▶ **Task directions**
Could you reproduce the lines below from the one with "Написано: 10.01.2009, 16:55" through the one with "до 150-200 — 350"? Keep both ends and add nothing.
(Available data)
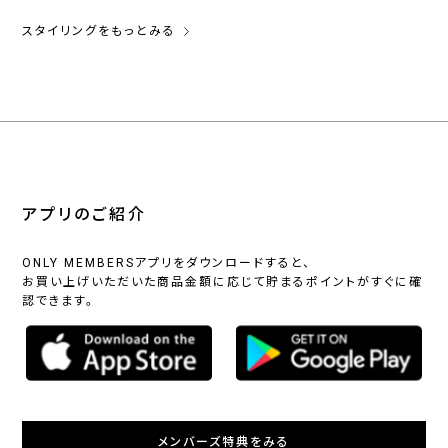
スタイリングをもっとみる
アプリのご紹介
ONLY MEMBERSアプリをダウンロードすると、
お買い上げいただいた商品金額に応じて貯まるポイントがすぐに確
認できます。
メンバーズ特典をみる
(End Available data)
(Available data)
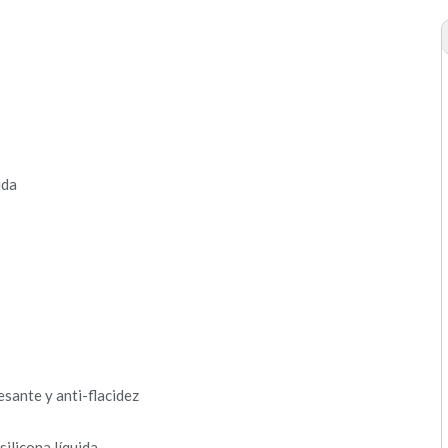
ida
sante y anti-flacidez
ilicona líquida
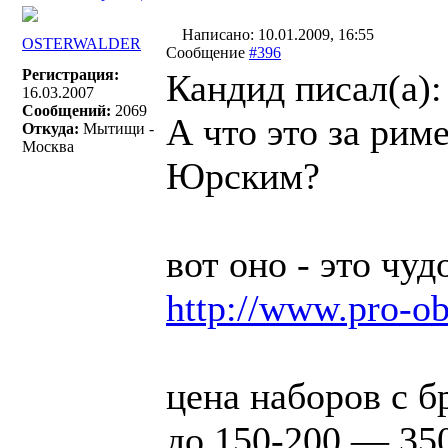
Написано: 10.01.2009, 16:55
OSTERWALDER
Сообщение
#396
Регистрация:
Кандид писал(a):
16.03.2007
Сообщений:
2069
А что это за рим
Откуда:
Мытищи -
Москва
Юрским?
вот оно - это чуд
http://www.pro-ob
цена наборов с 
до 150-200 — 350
(End Available data)
▶ **Task solution**
Написано: 10.01.2009, 16:55
OSTERWALDER
Сообщение
#396
Регистрация:
Кандид писал(a):
16.03.2007
Сообщений:
2069
А что это за рим
Откуда:
Мытищи -
Москва
Юрским?
вот оно - это чуд
http://www.pro-ob
цена наборов с 
до 150-200 — 350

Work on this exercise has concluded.